I want him to speak, to hear him use unbranded LipService and loop-the-loop language as only a copywriter can.
‘In-hale and hearty with Suck-o-Matic’s clean-air design.’
A vacuum cleaner greeting? Disappointing, but I probably should’ve expected it as part of the whole ‘average consumer’ act. I imagine him practising it in front of the bathroom mirror. When it’s not neurally programmed, LipService drift doesn’t come naturally. It didn’t to me before I haemorrhaged and I wonder whether he can sustain the brand suck-up. I smile but leave him to continue.
‘I’ve come to make a clean sweep of my brother’s remains.’
‘It leaves a gap in your smile when one of your set is suddenly pulled,’ I say because I’m patched into Big Grin’s toothpaste – not the best brand for condolences. I don’t know if Declamartiste really was his brother. I doubt it. He’s probably just had the paperwork forged so that he can claim the box as a family member and get back that high-tech panel and the Smite-M adaptation. Maybe he won’t have thought of preparing to make an emotive brand pitch.
‘Yes, we miss him terribly. So gifted.’ Brusque, like the short, sharp jerk of pulling legs off a spider. I had almost forgotten how cutting a statement without brand alerts could be, and the surprise shows on my face. He must’ve resented Declamartiste. Were they rivals? I had unintentionally antagonised him. Corporates don’t like copywriters to be outed in public – it distracts from the message and reminds shoppers of what they can’t buy into. Someone always has to pay for such indiscretions.

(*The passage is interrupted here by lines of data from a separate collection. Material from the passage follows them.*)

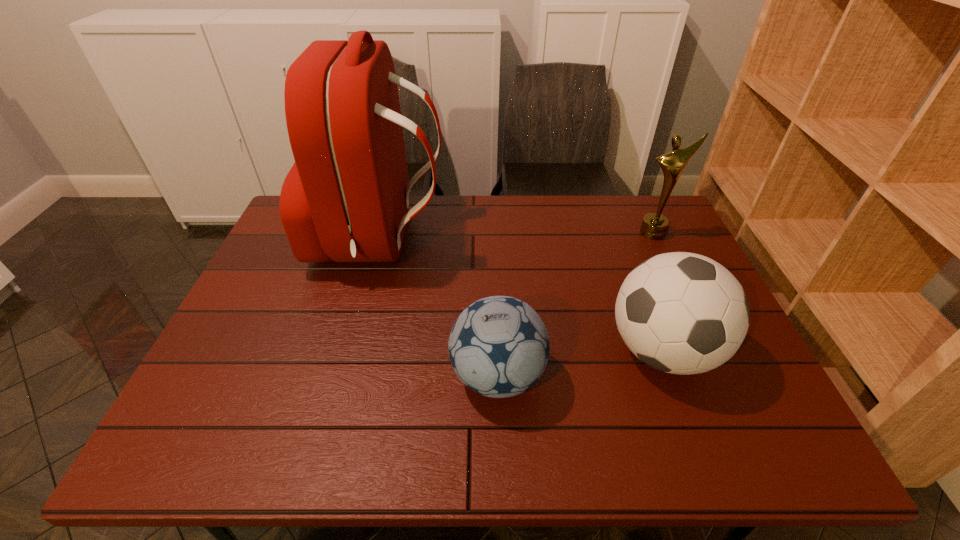 At what (x,y) coordinates should I click in order to perform the action: click on free space located 0.340m on the side with brand of the shortest object. Please return your answer as a coordinate pair (x, y). The image size is (960, 540). Looking at the image, I should click on (301, 376).

You are a GUI agent. You are given a task and a screenshot of the screen. Output one action in this format:
    pyautogui.click(x=<x>, y=<y>)
    Task: Click on the vacant space situated on the side with brand of the shortest object
    This screenshot has width=960, height=540.
    Given the screenshot: What is the action you would take?
    pyautogui.click(x=398, y=376)

Where is `free space located 0.170m on the side with brand of the shortest object`? The width and height of the screenshot is (960, 540). free space located 0.170m on the side with brand of the shortest object is located at coordinates (376, 376).

You are a GUI agent. You are given a task and a screenshot of the screen. Output one action in this format:
    pyautogui.click(x=<x>, y=<y>)
    Task: Click on the backpack located in the far edge section of the desktop
    This screenshot has width=960, height=540.
    Given the screenshot: What is the action you would take?
    pyautogui.click(x=346, y=198)

This screenshot has width=960, height=540. I want to click on award that is at the far edge, so click(654, 226).

At what (x,y) coordinates should I click in order to perform the action: click on object positioned at the left edge. Please return your answer as a coordinate pair (x, y). The width and height of the screenshot is (960, 540). Looking at the image, I should click on (346, 198).

Image resolution: width=960 pixels, height=540 pixels. In order to click on award that is at the right edge in this screenshot , I will do point(654,226).

This screenshot has height=540, width=960. In order to click on soccer ball that is at the right edge in this screenshot , I will do `click(683, 313)`.

You are a GUI agent. You are given a task and a screenshot of the screen. Output one action in this format:
    pyautogui.click(x=<x>, y=<y>)
    Task: Click on the object that is at the far left corner
    This screenshot has height=540, width=960.
    Given the screenshot: What is the action you would take?
    pyautogui.click(x=346, y=198)

Where is `object positioned at the far right corner`? object positioned at the far right corner is located at coordinates (654, 226). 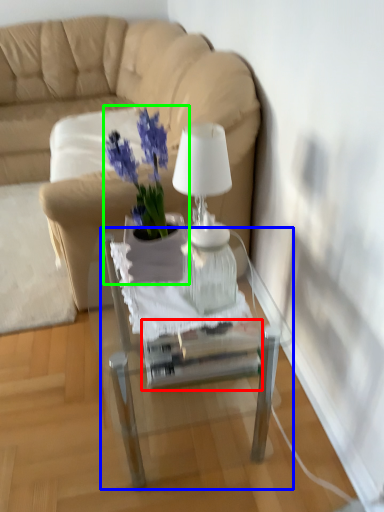 Question: Based on their relative distances, which object is nearer to glass box (highlighted by a red box)? Choose from table (highlighted by a blue box) and houseplant (highlighted by a green box).

Choices:
 (A) table
 (B) houseplant

Answer: (A) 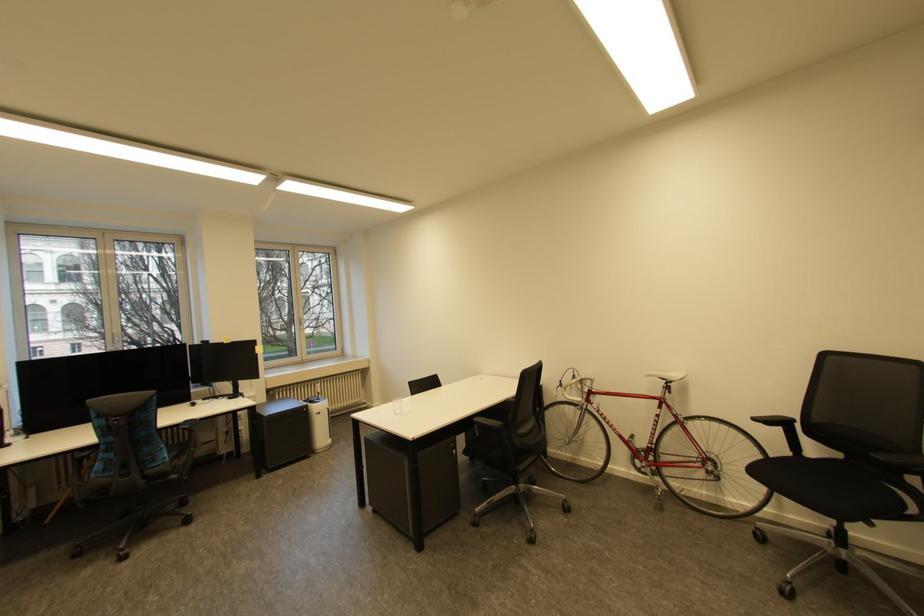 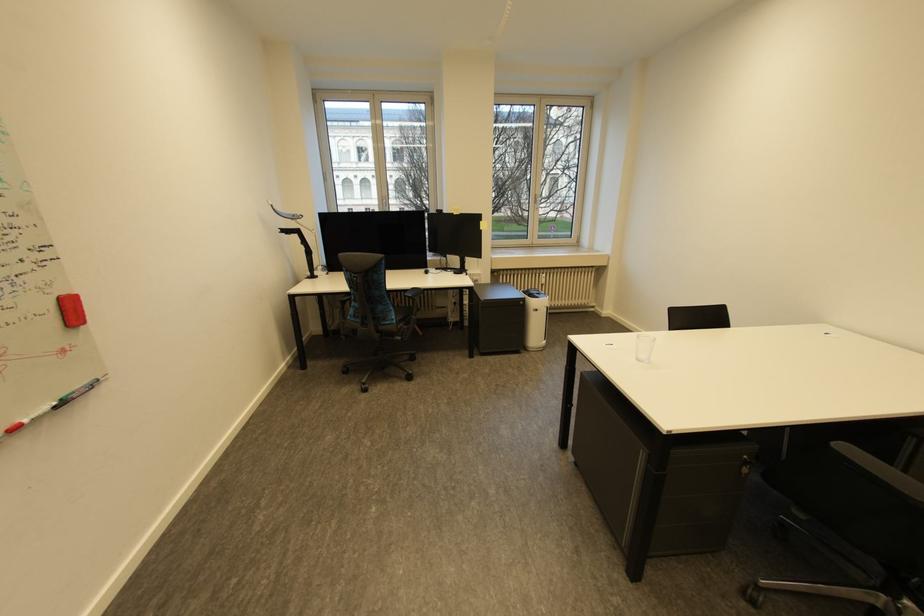 In the second image, find the point that corresponds to pixel 402 415 in the first image.

(646, 361) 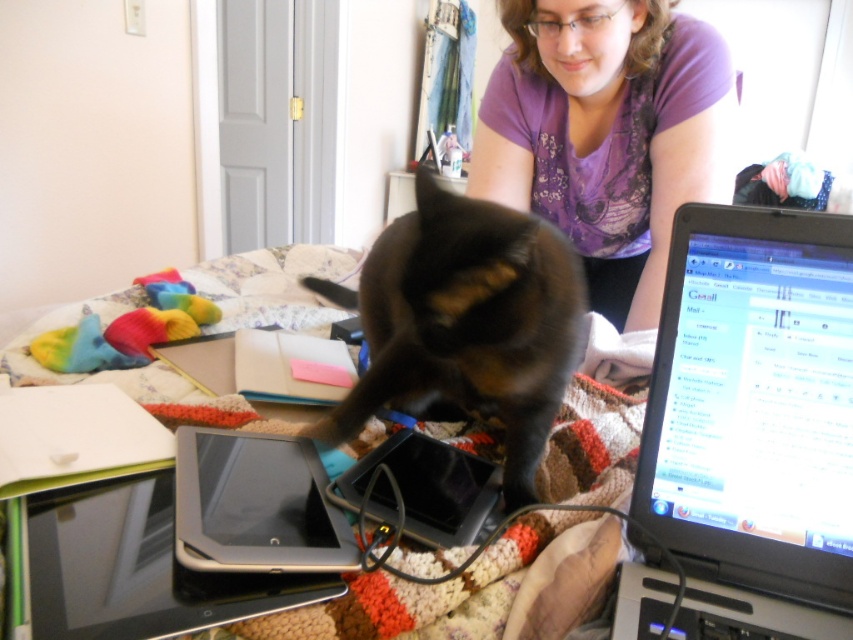 You are navigating a small drone through the cluttered desk area in the image. There are two points of interest marked as point 1 at coordinates point (650, 104) and point 2 at coordinates point (416, 636). To avoid obstacles, you need to determine which point is closer to the front of the desk. Which point should the drone target first?

Point (416, 636) is closer to the front of the desk, so the drone should target this point first because it is in front of point (650, 104).

You are a delivery robot trying to place a package on the desk in the image. The package must be placed exactly at point [137,568]. However, there is an object at that location. What object is blocking the delivery robot from placing the package there?

The silver metallic tablet at lower left is located at point [137,568], so it is blocking the delivery robot from placing the package there.

Looking at this image, you are organizing a desk and need to place the silver metallic laptop at right and the purple printed shirt at upper center. Given their sizes, which item should you place first to ensure they both fit on the desk?

The silver metallic laptop at right is smaller than the purple printed shirt at upper center, so you should place the purple printed shirt at upper center first to accommodate its larger size before placing the smaller laptop. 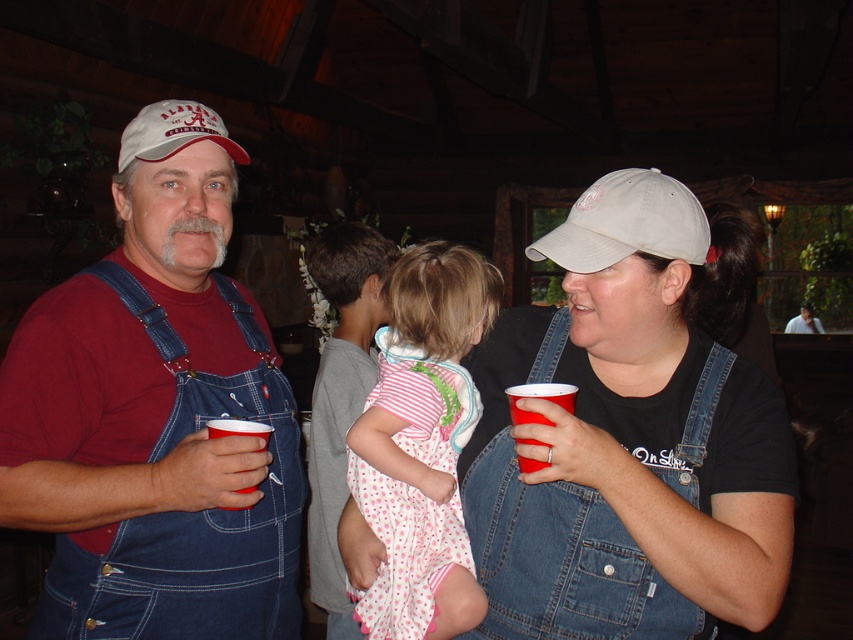 You are a photographer trying to capture a candid shot of the man in the denim overalls at center and the white fabric baseball cap at center. Since you want to ensure both subjects are in focus, you need to know their heights. Which object is taller?

The denim overalls at center is much taller than the white fabric baseball cap at center.

Based on the coordinates provided, which object is positioned at point (x=155, y=417) in the image?

The matte denim overalls at left is located at point (x=155, y=417).

Please provide the 2D coordinates of the denim overalls at center in the image.

The 2D coordinates of the denim overalls at center are at point (x=630, y=435). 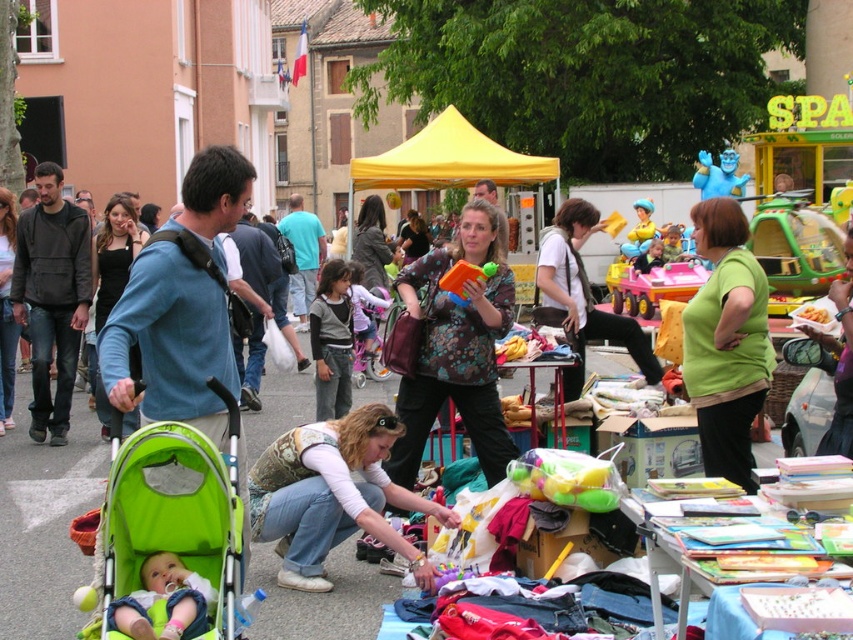 You are standing at the point labeled point (744, 310) and want to move to the point labeled point (368, 202). Given that you can only move forward in a straight line, will you be able to reach the second point without changing direction?

Yes, because point (744, 310) is closer to the viewer than point (368, 202), so moving forward in a straight line will take you towards the latter point.

You are a photographer trying to capture a photo of both the denim pants at lower center and the soft green fabric stroller at lower left. Since you can only focus on one object at a time, which object should you focus on to ensure the other is still in the background?

You should focus on the denim pants at lower center because it is positioned on the right side of the soft green fabric stroller at lower left, so the stroller will be in the background. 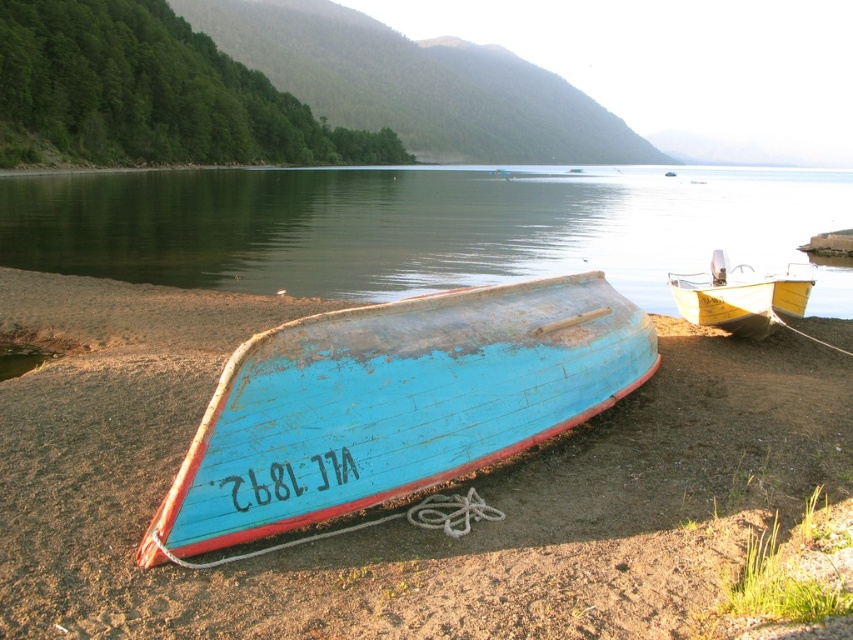 You are standing on the lakeside shore and want to board the yellow wooden boat at center. Which direction should you move relative to the blue wooden boat at center?

You should move to the right of the blue wooden boat at center to reach the yellow wooden boat at center because the blue wooden boat at center is located to the left of the yellow wooden boat at center.

You are standing on the sandy shore looking towards the lake. There are two blue wooden boats in view. Which boat is closer to the mountains, the blue wooden boat at lower center or the blue wooden boat at center?

The blue wooden boat at center is closer to the mountains because the blue wooden boat at lower center is located above it, meaning it is positioned closer to the observer on the shore. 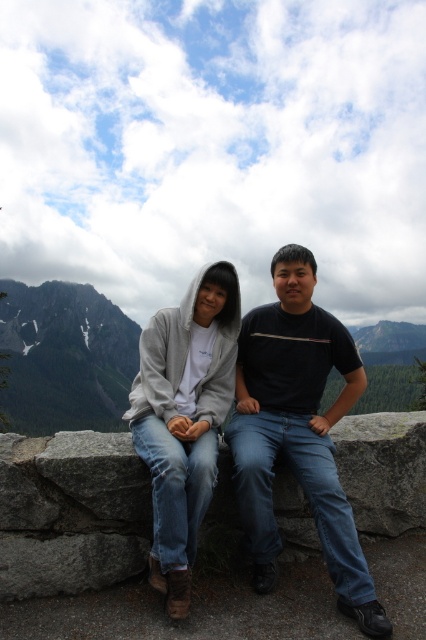 Looking at this image, you are a photographer trying to capture both the black matte shirt at center and the matte gray hoodie at center in a single frame. Which clothing item should you adjust your focus on to ensure both are in frame without cropping?

Since the black matte shirt at center is wider than the matte gray hoodie at center, you should focus on the black matte shirt at center to ensure the entire width of both items fits within the frame.

Based on the photo, you are an artist trying to sketch the scene. You want to ensure the black matte shirt at center and the gray rocky mountain at left are proportionally accurate. Which object should you draw smaller to maintain the correct scale?

The black matte shirt at center should be drawn smaller than the gray rocky mountain at left since it occupies less space in the image.

You are a photographer trying to capture both the black matte shirt at center and the matte gray hoodie at center in a single frame. Based on their sizes, which one would appear closer to the camera?

The black matte shirt at center appears larger than the matte gray hoodie at center, so it would be closer to the camera. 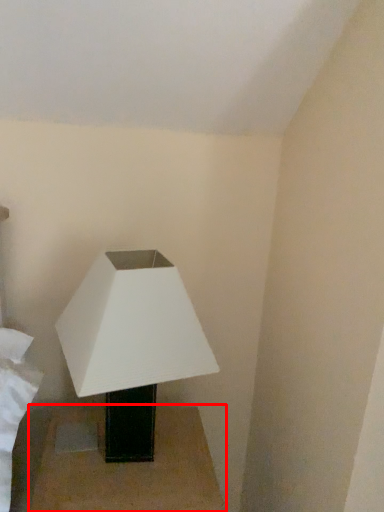 Question: Considering the relative positions of table (annotated by the red box) and lamp in the image provided, where is table (annotated by the red box) located with respect to the staircase?

Choices:
 (A) left
 (B) right

Answer: (A) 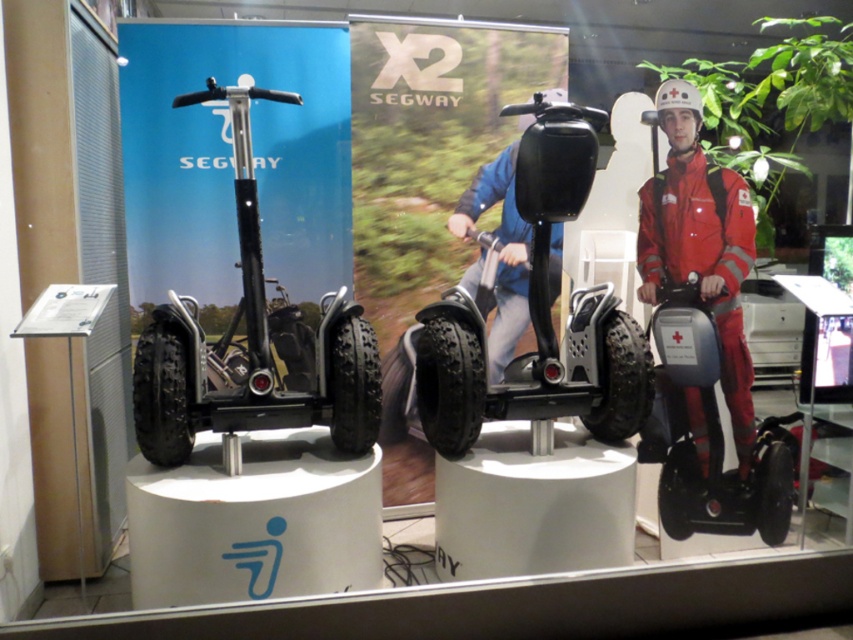 The image size is (853, 640). What do you see at coordinates (700, 243) in the screenshot? I see `red matte segway at right` at bounding box center [700, 243].

Is red matte segway at right taller than matte black scooter at right?

Yes, red matte segway at right is taller than matte black scooter at right.

Where is `red matte segway at right`? The height and width of the screenshot is (640, 853). red matte segway at right is located at coordinates (700, 243).

Who is positioned more to the left, black matte segway at left or matte black scooter at right?

Positioned to the left is black matte segway at left.

Between point (138, 444) and point (782, 540), which one is positioned in front?

Point (138, 444)

Is point (368, 372) behind point (660, 458)?

No, (368, 372) is in front of (660, 458).

The image size is (853, 640). In order to click on black matte segway at left in this screenshot , I will do `click(252, 346)`.

Which is above, black matte segway at left or black rubber segway at center?

Positioned higher is black matte segway at left.

Does black matte segway at left appear on the right side of black rubber segway at center?

In fact, black matte segway at left is to the left of black rubber segway at center.

Is point (148, 323) behind point (618, 394)?

Yes, point (148, 323) is farther from viewer.

Image resolution: width=853 pixels, height=640 pixels. I want to click on black matte segway at left, so click(x=252, y=346). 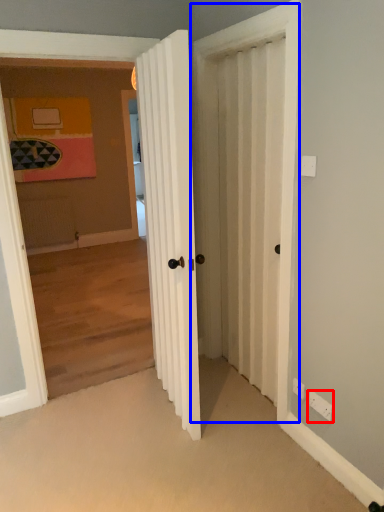 Question: Which object is further to the camera taking this photo, electric outlet (highlighted by a red box) or screen door (highlighted by a blue box)?

Choices:
 (A) electric outlet
 (B) screen door

Answer: (A)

I try to recover my brand face. ‘You know the drill, there are holes to fill. Records, please.’
He pushes the documentation for the release of the box through the slot under the glass of my window. I check through it, rubber-stamping where appropriate, and slide the box out a door in the wall next to my window.
The copywriter turns and is gone before I can say anything else. I’ll miss having Declamartiste on the shelf.
8
Today, I need to wear You like a fast-food mascot costume, to shrink myself into insignificance within your cartoon cranium. Until now, all my post-CVA testing has been to establish baselines. But today when I go for the battery of tests – an assault of electrodes, straps, questions and psychological probing – I’ll be captured. My results entered for analysis in the cohort database. When their contrast agent shines his flashlight around the inside of my skull, my thoughts must retreat, squirming grubs before the brightness. All that can be allowed to show up on the fMRI is the great hollowness of your bobble head. I can’t allow the doctors to see the neural fire of insurgency that must go off every time I speak LipService. But what if in allowing You and your brandstanding full executive powers, I can no longer reclaim myself? What if I’m exiled forever from the control room and can only watch as You operate me like an animatronic figure in a theme park for the rest of my life?